14 Jan 2016

Explosions and gunfire in Jakarta

7:55 pm on 14 January 2016

At least seven people - including four suspected attackers - have been killed in Jakarta, with grenades reportedly thrown by men on motorcycles.

Police take up position behind a vehicle as they pursue suspects after a series of blasts hit the Indonesia capital Jakarta.

Police take up position behind a vehicle as they pursue suspects after a series of blasts hit the Indonesia capital Jakarta. Photo: AFP

Eight explosions were heard in the centre of the Indonesian capital and casualties were seen lying on the ground.

AP has reported that three people have been killed by explosions and gunfire, with four suspected attackers killed by police gunfire.

Police said grenades, not bombs, were behind the blasts, which came before reports of gunfire.

One of the explosions was reported in a Starbucks cafe and security forces were later seen entering the building.

"For now the gunfire has stopped but they are still on the run, we are afraid there will be more gunshots," national police spokesman Anton Charliyan told AFP news agency.

The blasts happened outside the Sarinah shopping centre, near the presidential palace and UN offices, say reports.

A BBC reporter at the scene said police cordoned off the area. He said they occasionally took cover behind cars.

There is no indication yet of who might be behind the assault.

Indonesia has been attacked by Islamist militant groups in the past and has been on high alert.

A national police spokesman told AFP people had been warned to stay indoors in case of further explosions.

A UN official, Jeremy Douglas, told the BBC had been about 150m away from one of the blasts.

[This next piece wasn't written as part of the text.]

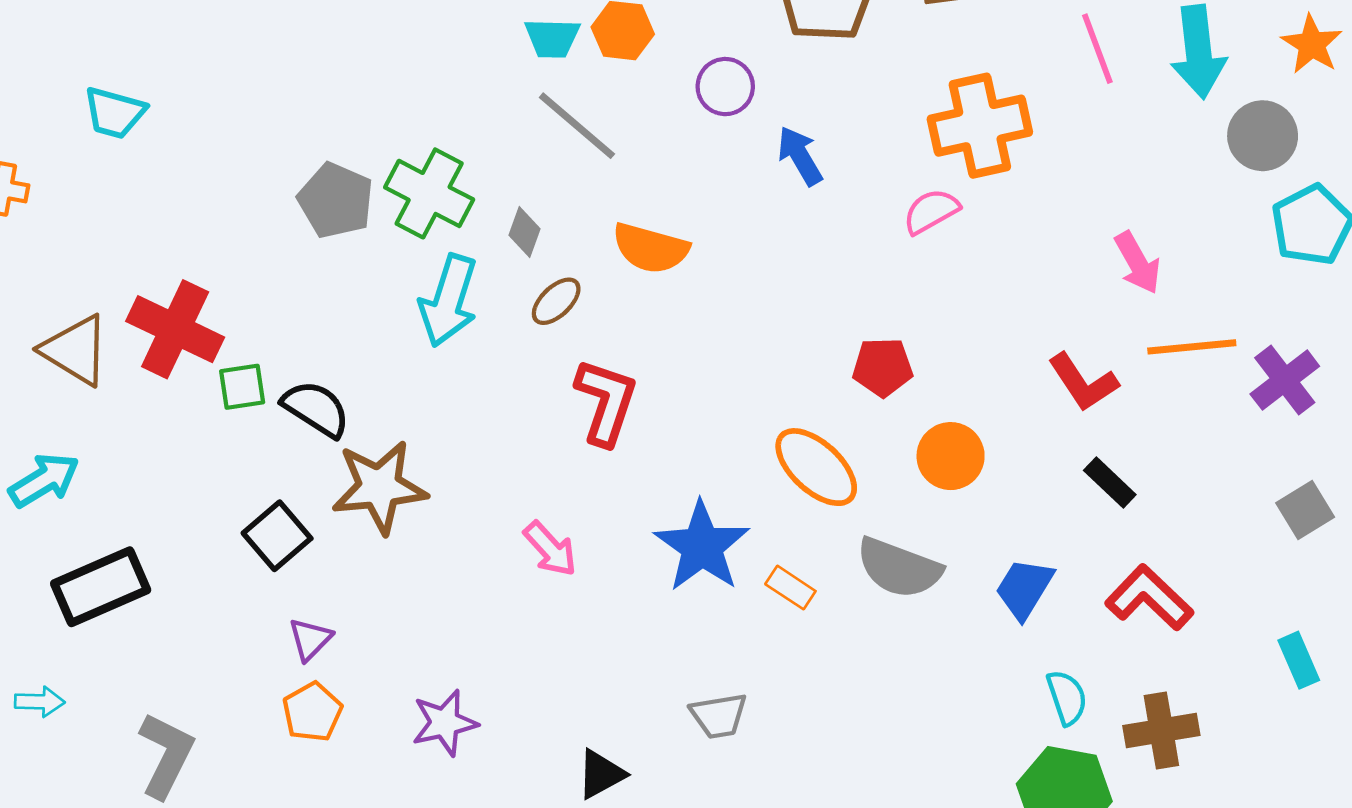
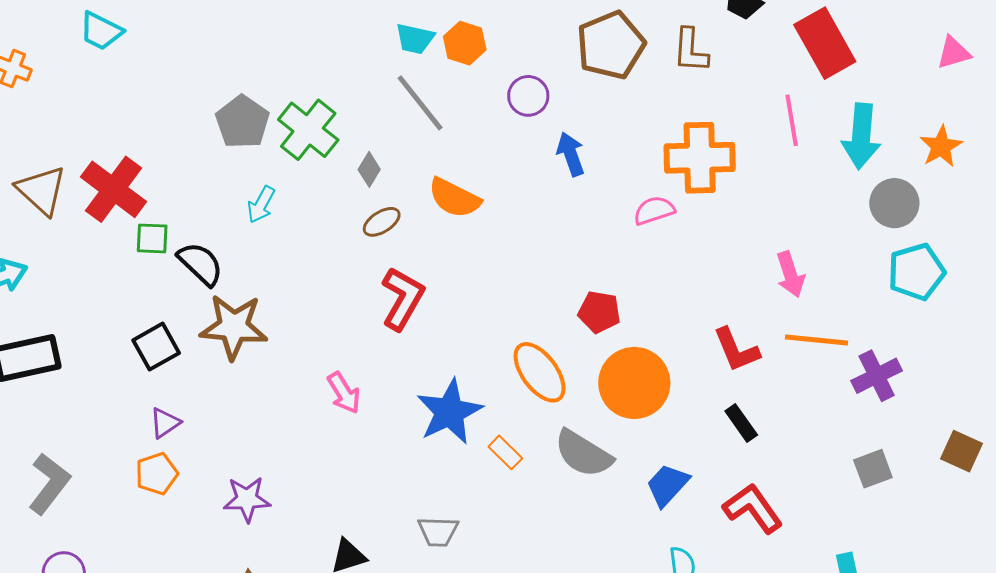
cyan arrow: (448, 301) -> (261, 204), moved, size x0.6
orange circle: (951, 456) -> (634, 383), size x1.5

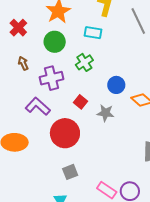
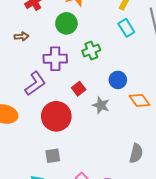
cyan rectangle: (93, 33) -> (126, 28), moved, turned 36
brown arrow: (23, 63) -> (21, 36), moved, turned 96
purple L-shape: (38, 106) -> (35, 84), turned 90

"Then we ran into the building. We heard a third explosion. We got up to our office on the tenth floor and we heard a fourth, a fifth and a sixth.

"There is gunfire going on in the street right now."

A Reuters photographer said one explosion had been at a Starbucks cafe, with its windows blown out.

He said police appeared to be aiming guns at a man on the roof of the building.

Officers at the scene told AFP news agency reporters to "get back" because there "is a sniper" on the roof of a building.

"The Starbucks cafe windows are blown out. I see three dead people on the road," a Reuters photographer who was on the scene said.

"There has been a lull in the shooting but someone is on the roof of the building and police are aiming their guns at him."

Editor-in-chief of the Jakarta Post, Meidyatama Suryodiningrat, said the targeted area was quite popular.

"It's less than one-and-a-half kilometres to the palace, it's basically where the centre of government is," he said.

"Five hundred metres away is the central bank building, you have multiple government buildings, major major centre of government area."